I think they used a mix of styles depending on date and the specific piece, from what I've seen (and own). Pad seats in my mind would be one of two things. First, a stuffed cushion that sits on a bed of slats as part of the frame - this could be fully covered with the same material so it could be flipped or it might have a different material as a base piece so its not intended to be flipped. Second, a wooden frame with interwoven webbing stretched over the squarish opening in the middle with a padding fill and cover that wraps around and is tacked to the frame. I haven't seen a padded seat that uses a full board as a base (other than a foot stool if that counts), but that doesn't mean someone didn't do it. The deluxe version would be a padded spring cushion, which started around 1909 or so, based on copy-cat design from car seats.

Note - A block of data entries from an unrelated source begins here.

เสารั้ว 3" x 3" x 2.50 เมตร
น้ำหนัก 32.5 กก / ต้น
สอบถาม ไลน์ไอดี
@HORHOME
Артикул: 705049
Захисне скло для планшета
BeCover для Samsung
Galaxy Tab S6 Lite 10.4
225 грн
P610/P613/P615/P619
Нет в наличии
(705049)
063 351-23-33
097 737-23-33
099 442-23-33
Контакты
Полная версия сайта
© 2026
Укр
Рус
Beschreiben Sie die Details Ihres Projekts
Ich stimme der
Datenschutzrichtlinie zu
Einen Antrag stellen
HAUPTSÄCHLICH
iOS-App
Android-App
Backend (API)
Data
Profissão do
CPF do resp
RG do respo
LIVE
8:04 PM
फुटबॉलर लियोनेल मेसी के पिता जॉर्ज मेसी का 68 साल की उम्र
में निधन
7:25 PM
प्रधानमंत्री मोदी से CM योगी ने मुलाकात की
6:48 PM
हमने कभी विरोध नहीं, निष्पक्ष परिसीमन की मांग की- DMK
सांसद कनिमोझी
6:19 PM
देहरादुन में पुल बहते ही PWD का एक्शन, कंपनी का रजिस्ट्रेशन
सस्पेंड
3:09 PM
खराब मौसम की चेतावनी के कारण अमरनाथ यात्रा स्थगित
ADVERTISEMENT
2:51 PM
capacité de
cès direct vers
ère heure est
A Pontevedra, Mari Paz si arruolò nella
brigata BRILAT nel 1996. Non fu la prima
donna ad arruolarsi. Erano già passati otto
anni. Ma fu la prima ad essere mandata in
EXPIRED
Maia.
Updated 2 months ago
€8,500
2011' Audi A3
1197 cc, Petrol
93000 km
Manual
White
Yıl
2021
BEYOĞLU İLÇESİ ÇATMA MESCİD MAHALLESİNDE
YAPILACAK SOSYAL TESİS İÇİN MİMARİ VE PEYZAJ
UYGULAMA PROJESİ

SC, The Limbert rocker has webbing right now. Looks not original. Here is another chair of the same style (see pic of GS chair). I think it would go webbing, bulap, cotton batting, some type of covering over the batting then leather which wraps around the frame and is tacked under the frame. Can't find any descriptions or pics of these seats to see the construction. The limbert book says " Our pad seats are built upon the very best of flax webbing , which is properly stretched and tacked upon the frames so that our seats never sag." I guess that is the way to hang the webbing, then to finish with batting, burlap and cover with a good leather. Says to use old copper finish tacks for exposed areas. I will use my bestest judgement and try to make it look close to original. The finsih looks hot after I brown paste waxed it.
The same 'sandwich' would/should work for non-spring seats. I've also pulled apart seats that were nothing but straw padding, so thats another posssibility but I wouldn't recommend straw for restoration. Honestly, I would go with foam, or foam and cotton sandwich, over the webbing
Just did a quick search for horsehair to use as stuffing and is available but pricey. I have a friend with horse farm and will ask her if she has any or knows where to get it. Other than that, I think the burlap, jute web, cotton batting and either horse hair stuffing or foam will suffice and give me that padded seat. I found a dozen different leather suppliers and waiting for samples. Found some neat "pull up" leather which looks old with graining and coloration but really fits the time frame.